INSTRUCTIONS TO FOLLOW
Among the entries below, only the lines from the one with "Mishra Hindi Book PDF" through the one with "losure of your" are wanted, reproduced exactly. Pictures are not wanted.

Saved entries

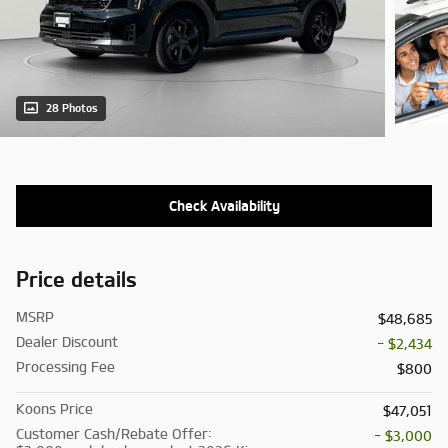
28 Photos
Check Availability
Price details
MSRP
$48,685
Dealer Discount
- $2,434
Processing Fee
$800
Koons Price
$47,051
Customer Cash/Rebate Offer:
- $3,000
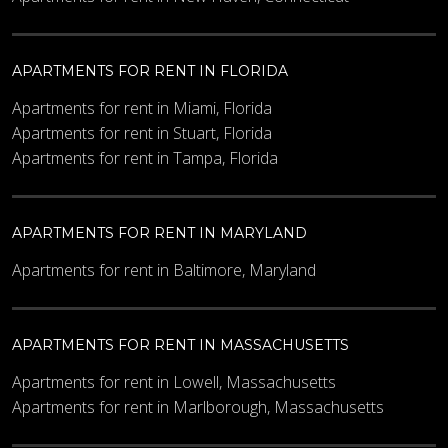
APARTMENTS FOR RENT IN FLORIDA
Apartments for rent in Miami, Florida
Apartments for rent in Stuart, Florida
Apartments for rent in Tampa, Florida
APARTMENTS FOR RENT IN MARYLAND
Apartments for rent in Baltimore, Maryland
APARTMENTS FOR RENT IN MASSACHUSETTS
Apartments for rent in Lowell, Massachusetts
Apartments for rent in Marlborough, Massachusetts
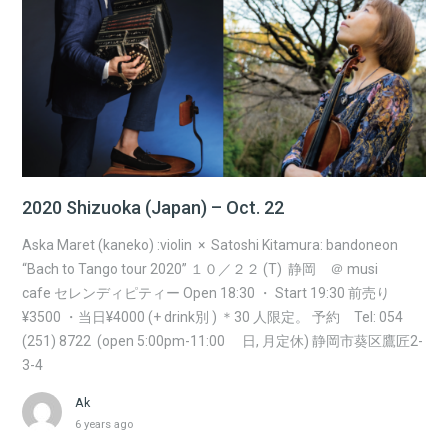
2020 Shizuoka (Japan) – Oct. 22
Aska Maret (kaneko) :violin × Satoshi Kitamura: bandoneon
“Bach to Tango tour 2020” １０／２２ (T) 静岡 ＠ musi
cafe セレンディピティー Open 18:30 ・ Start 19:30 前売り
¥3500 ・当日¥4000 (+ drink別 ) ＊30 人限定。 予約 Tel: 054
(251) 8722 (open 5:00pm-11:00 日, 月定休) 静岡市葵区鷹匠2-
3-4
Ak
6 years ago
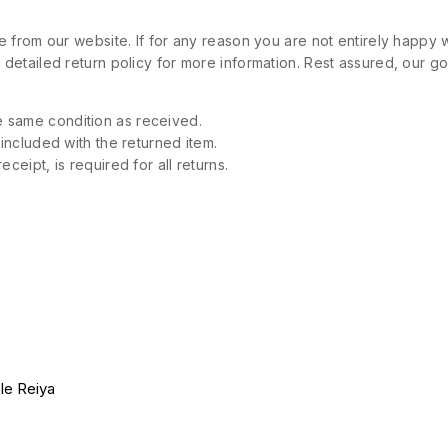
 from our website. If for any reason you are not entirely happy w
etailed return policy for more information. Rest assured, our goa
 same condition as received.
 included with the returned item.
ceipt, is required for all returns.
le Reiya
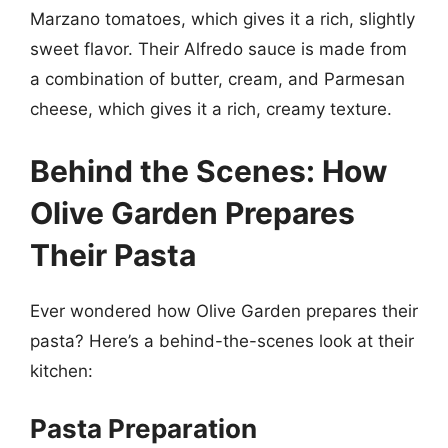
Marzano tomatoes, which gives it a rich, slightly
sweet flavor. Their Alfredo sauce is made from
a combination of butter, cream, and Parmesan
cheese, which gives it a rich, creamy texture.
Behind the Scenes: How
Olive Garden Prepares
Their Pasta
Ever wondered how Olive Garden prepares their
pasta? Here’s a behind-the-scenes look at their
kitchen:
Pasta Preparation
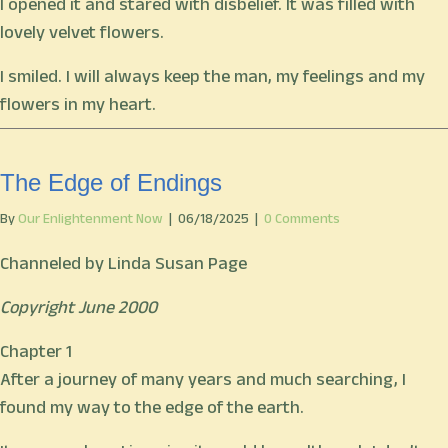
I opened it and stared with disbelief. It was filled with
lovely velvet flowers.
I smiled. I will always keep the man, my feelings and my
flowers in my heart.
The Edge of Endings
By
Our Enlightenment Now
|
06/18/2025
|
0 Comments
Channeled by Linda Susan Page
Copyright June 2000
Chapter 1
After a journey of many years and much searching, I
found my way to the edge of the earth.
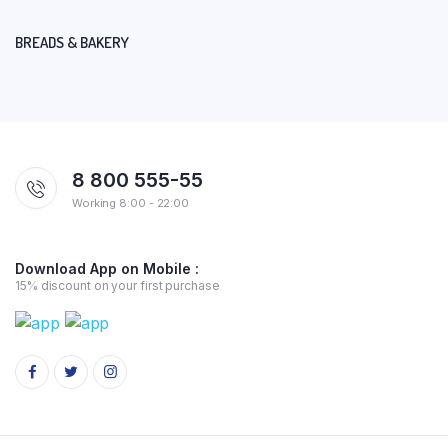
BREADS & BAKERY
8 800 555-55
Working 8:00 - 22:00
Download App on Mobile :
15% discount on your first purchase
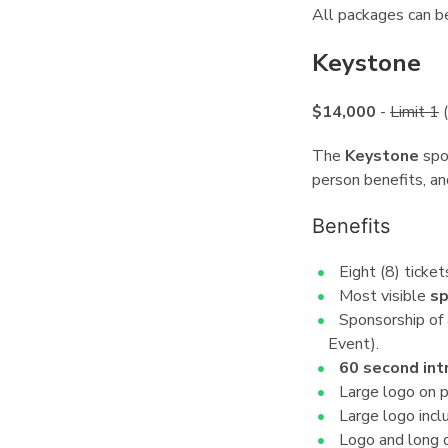
All packages can b
Keystone
¶
$14,000
-
Limit 1
(
The
Keystone
spon
person benefits, an
Benefits
¶
Eight (8) ticket
Most visible
sp
Sponsorship of 
Event).
60 second int
Large logo on p
Large logo inclu
Logo and long d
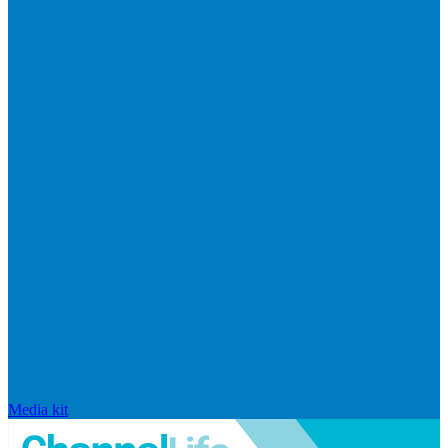
Media kit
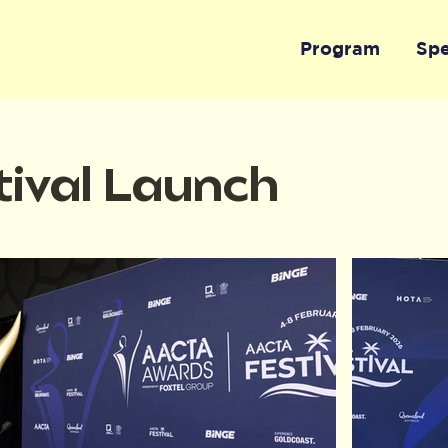
Program
Sp
ival Launch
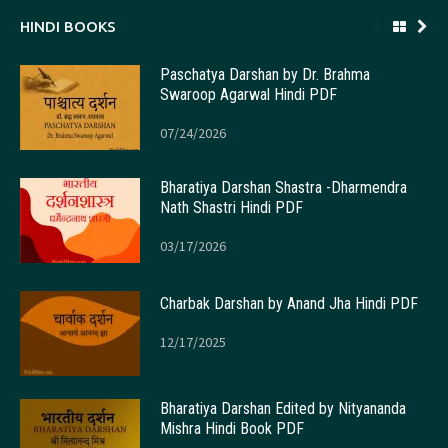
HINDI BOOKS
Paschatya Darshan by Dr. Brahma
Swaroop Agarwal Hindi PDF
07/24/2026
Bharatiya Darshan Shastra -Dharmendra
Nath Shastri Hindi PDF
03/17/2026
Charbak Darshan by Anand Jha Hindi PDF
12/17/2025
Bharatiya Darshan Edited by Nityananda
Mishra Hindi Book PDF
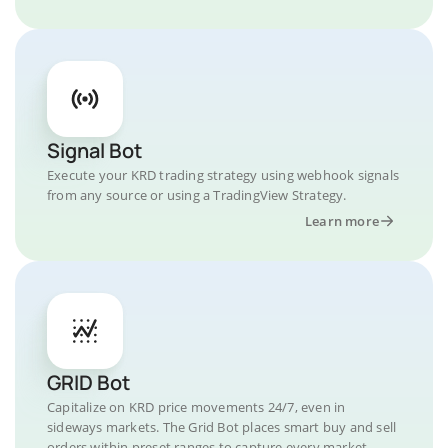
Signal Bot
Execute your KRD trading strategy using webhook signals
from any source or using a TradingView Strategy.
Learn more
GRID Bot
Capitalize on KRD price movements 24/7, even in
sideways markets. The Grid Bot places smart buy and sell
orders within preset ranges to capture every market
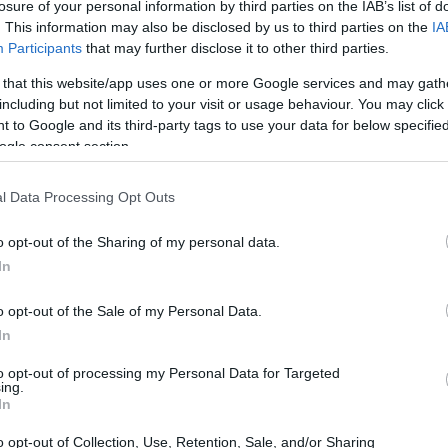
losure of your personal information by third parties on the IAB’s list of
. This information may also be disclosed by us to third parties on the
IA
Participants
that may further disclose it to other third parties.
 that this website/app uses one or more Google services and may gath
including but not limited to your visit or usage behaviour. You may click 
 to Google and its third-party tags to use your data for below specifi
ogle consent section.
 physical size and weight of the Olympus E-600 and the YI
to their
relative size
. Three consecutive views from the
l Data Processing Opt Outs
 size dimensions are rounded to the nearest millimeter.
o opt-out of the Sharing of my personal data.
s
(black, silver), while the E-600 is only available in black.
In
o opt-out of the Sale of my Personal Data.
In
to opt-out of processing my Personal Data for Targeted
ing.
In
o opt-out of Collection, Use, Retention, Sale, and/or Sharing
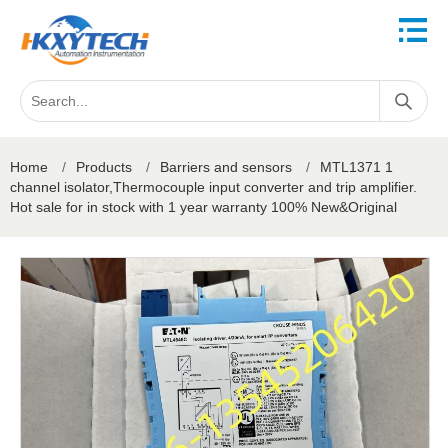
Home
/
Products
/
Barriers and sensors
/
MTL1371 1
channel isolator,Thermocouple input converter and trip amplifier.
Hot sale for in stock with 1 year warranty 100% New&Original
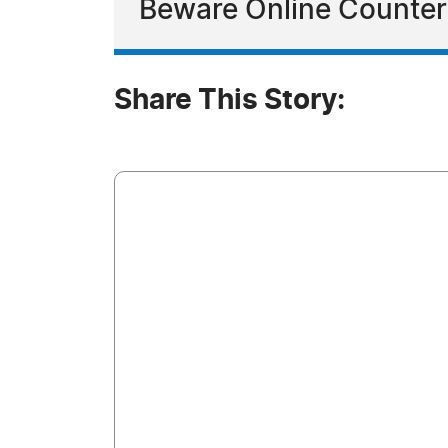
Beware Online Counter
Share This Story:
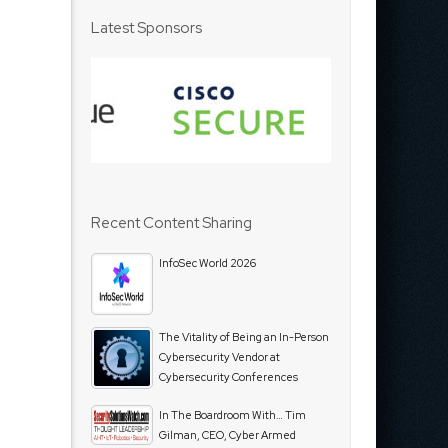
Latest Sponsors
Recent Content Sharing
InfoSec World 2026
The Vitality of Being an In-Person
Cybersecurity Vendor at
Cybersecurity Conferences
In The Boardroom With… Tim
Gilman, CEO, Cyber Armed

ANSWER BOX
Mishra Hindi Book PDF
Signal Bot
Execute your KRD trading strategy using webhook signals
from any source or using a TradingView Strategy.
Learn more
GRID Bot
Capitalize on KRD price movements 24/7, even in
sideways markets. The Grid Bot places smart buy and sell
orders within preset ranges to capture every market
losure of your personal information by third parties on the IAB’s list of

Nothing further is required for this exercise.